The bigger issue is that the whole corridor remains over capacity, and will likely remain that way until the Ina Road project concludes. Leska and the town’s goal is to just to keep traffic moving as well as they can. Lights were retimed at Horizon Hills, and have used flashing yellow lights for left hand turns. The town has used the flashing yellow lights elsewhere in the town, and have been successful, especially in keeping drivers more vigilant and provide flexibility and timing.
Leska admitted they could not do much at the Thornydale and Ina intersection, but did tweak the timing a bit to keep things moving. Because they have dual left turns in each direction, they had to keep solid red arrows for left turns, but the timing tweaks have provided some relief.
Cortaro is another route used to bypass Ina, and has been a mess at times.
“Cortaro is sometimes a parking lot, it is tough to get through,” Leska said.
He said his staff worked “diligently” with ADOT, using pressure from the public, town council and town staff as well, to retime the traffic signal at the interchange and created a double left turn to get motorists off the off ramp and onto east bound Cortaro.

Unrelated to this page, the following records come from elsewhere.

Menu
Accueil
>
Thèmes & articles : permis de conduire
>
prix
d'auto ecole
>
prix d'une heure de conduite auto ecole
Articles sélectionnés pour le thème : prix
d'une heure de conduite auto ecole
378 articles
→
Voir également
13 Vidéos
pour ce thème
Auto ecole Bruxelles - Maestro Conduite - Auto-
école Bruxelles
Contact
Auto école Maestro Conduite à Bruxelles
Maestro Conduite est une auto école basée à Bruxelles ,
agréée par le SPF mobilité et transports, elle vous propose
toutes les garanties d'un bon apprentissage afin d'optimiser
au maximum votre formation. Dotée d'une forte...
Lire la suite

The hope was to spend less time on the off ramp and more time under the freeway and on Cortaro.
“It’s not perfect, but it is slowly getting to a solution we can handle, at least for the next 20 months,” Leska said.
He said they will keep monitoring traffic in the areas and keep working on other solutions.
The county is beginning a major construction project on Cortaro east of the town limits that will affect Marana residents and those who work in the town. The county is currently working on moving utilities in the area and the major construction will begin soon, likely at the end of the Summer.
At the opposite end of Cortaro, the town has made tweaks to the left hand turns around Arizona Pavilions. By utilizing left hand turns with both a permissive phase and a restricted phase, something the City of Tucson allows, but Pima County does not. So far the move has not only helped traffic, but has “proven to be safe.”